5AM will roll around, I'll have been awake 16 hours, and then I'll stay up another 12 hours -- to 5PM -- and go to bed.
I'll usually wake up the next day sometime between 4AM and 7AM, and then -- good.
If you've been skimming and reading fast, the basic idea is that if my sleep schedule is screwed up, I'll sometimes stay away sometime like 24 to 30 hours, and then sleep 11 to 14 hours, and then be back to normal.
I did that last week, but something odd happened -- I woke up at 2AM, solidly ready to go.
This is unusual. If you stay awake a full day, usually your body (at least, my body) is going to want to 10+ hours, oftentimes 14 hours of sleep in that situation. But no, I went to bed in the early evening, and woke up a short sleep later at 2AM.
This happens from time to time -- rarely. Maybe once or twice per year.
And every time it does, I absolutely love it.
The 4AM schedule is marvelous, but the day still comes at you relatively quickly.
2AM wakeup... it's just in an entirely different category. If you've got a 7AM, 8AM, or 9AM appointment, you've got a full 5-7 hours of pleasant quiet solitude to work.

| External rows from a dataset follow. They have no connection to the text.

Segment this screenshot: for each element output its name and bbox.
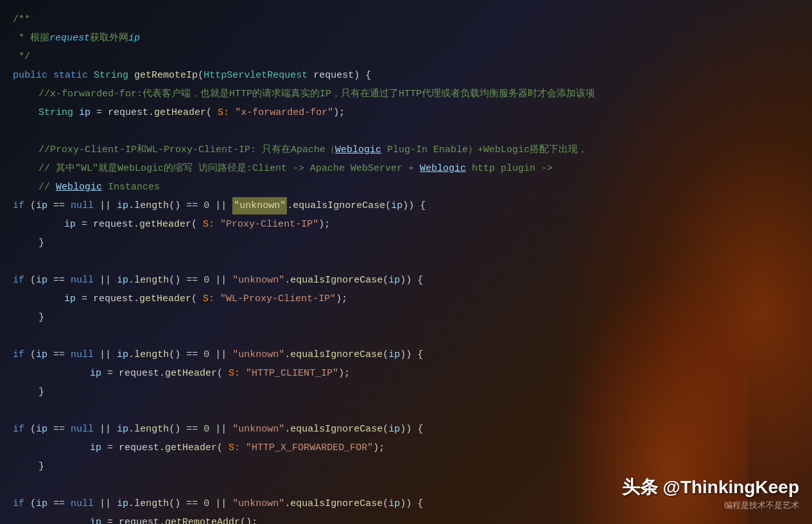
code-line-if-2: if ( ip == null || ip . length () == 0 |…	[0, 271, 812, 290]
code-line-comment: //Proxy-Client-IP和WL-Proxy-Client-IP: 只有…	[0, 141, 812, 159]
code-line-http-x-forwarded: ip = request. getHeader ( S: "HTTP_X_FOR…	[0, 439, 812, 457]
code-line-close: }	[0, 457, 812, 476]
code-line-if-3: if ( ip == null || ip . length () == 0 |…	[0, 345, 812, 364]
code-line-proxy-client-ip: ip = request. getHeader ( S: "Proxy-Clie…	[0, 215, 812, 234]
code-line-blank	[0, 401, 812, 420]
code-line-blank	[0, 122, 812, 141]
code-line-blank	[0, 327, 812, 345]
watermark-main: 头条 @ThinkingKeep	[622, 475, 799, 500]
code-line-comment: // 其中"WL"就是WebLogic的缩写 访问路径是:Client -> A…	[0, 159, 812, 178]
code-line-close: }	[0, 234, 812, 252]
code-line-wl-proxy: ip = request. getHeader ( S: "WL-Proxy-C…	[0, 290, 812, 308]
code-line-blank	[0, 252, 812, 271]
code-line: * 根据request获取外网ip	[0, 29, 812, 48]
code-line-if-4: if ( ip == null || ip . length () == 0 |…	[0, 420, 812, 439]
code-line-close: }	[0, 308, 812, 327]
code-line-comment: //x-forwarded-for:代表客户端，也就是HTTP的请求端真实的IP…	[0, 85, 812, 103]
code-line-comment: // Weblogic Instances	[0, 178, 812, 197]
code-line: */	[0, 48, 812, 66]
code-line-string-ip: String ip = request. getHeader ( S: "x-f…	[0, 103, 812, 122]
code-line: /**	[0, 10, 812, 29]
watermark: 头条 @ThinkingKeep 编程是技术不是艺术	[622, 475, 799, 511]
code-line-http-client-ip: ip = request. getHeader ( S: "HTTP_CLIEN…	[0, 364, 812, 383]
code-line-remote-addr: ip = request. getRemoteAddr ();	[0, 513, 812, 524]
code-container: /** * 根据request获取外网ip */ public static S…	[0, 0, 812, 524]
watermark-sub: 编程是技术不是艺术	[622, 500, 799, 511]
code-line-if-unknown-highlight: if ( ip == null || ip . length () == 0 |…	[0, 197, 812, 215]
unknown-highlight: "unknown"	[232, 197, 287, 214]
code-line-close: }	[0, 383, 812, 401]
code-line-method-sig: public static String getRemoteIp ( HttpS…	[0, 66, 812, 85]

Lately I've had appointments at 9AM or 10AM Istanbul-time each day, so with these 2AM wakings, I've gotten a full 7 or 8 hours of writing, operations-building, going through my papers, doing morning routine and fitness, cooking a couple meals... I basically live a full workday before getting started on normal people's time.
I love it so much.
Of course, then your mind starts to run out of gas at 2PM, and is entirely cooked by 6PM. At least, that's me.
But I don't mind. I actually like the fact that my lowest cognition / diminished judgment time links up with the hottest-part-of-the-day that humans aren't so usually good at working anyways.
It means I never have to deal with my least favorite part of the day, 5PM to 9PM, when the lines are full everywhere, and there's crazy traffic, and it's all generally unpleasant. I can go do some shopping in the early or mid morning when things are relatively quiet, and I'm asleep when everything is max-full and max-priced.
It's a social life disruptor, it means you're likely to max out on a couple hours of socializing per day. But I don't mind that either -- I work on creative projects and nonprofit projects with people I really like, and I like all my consulting clients tremendously, so I'm regularly interacting with people I like a lot.
I've never been able to sustain this sleep schedule for long, but it always gives insane short-term gains when I'm on it. And it feels genuinely good and enjoyable and healthy.
I'll probably wind up in a more normal and legibly understandable 5AM wakeup time soon, but it'll be to my detriment -- this shifts 3 hours of my day from 2AM to 5AM, which are always amazing, to 4PM to 7PM, which are very "meh."
No grand vows or proclamations here. I've tried and failed to stay on this schedule before, and have no clue how I'd go about installing it more permanently. Likewise, no recommended action items for trying to get on it -- it's hard to do, and I can't do it consistently. But it's worth thinking about and musing over.
I will say this -- I think getting on an out-of-mainstream-sync sleep schedule is one of the biggest possible productive gains; I'd never recommend pure nocturnal, but even that I find better than the dreaded 8AM to 10PM schedule, which shifts one's discretionary hours into the least productive area of the day.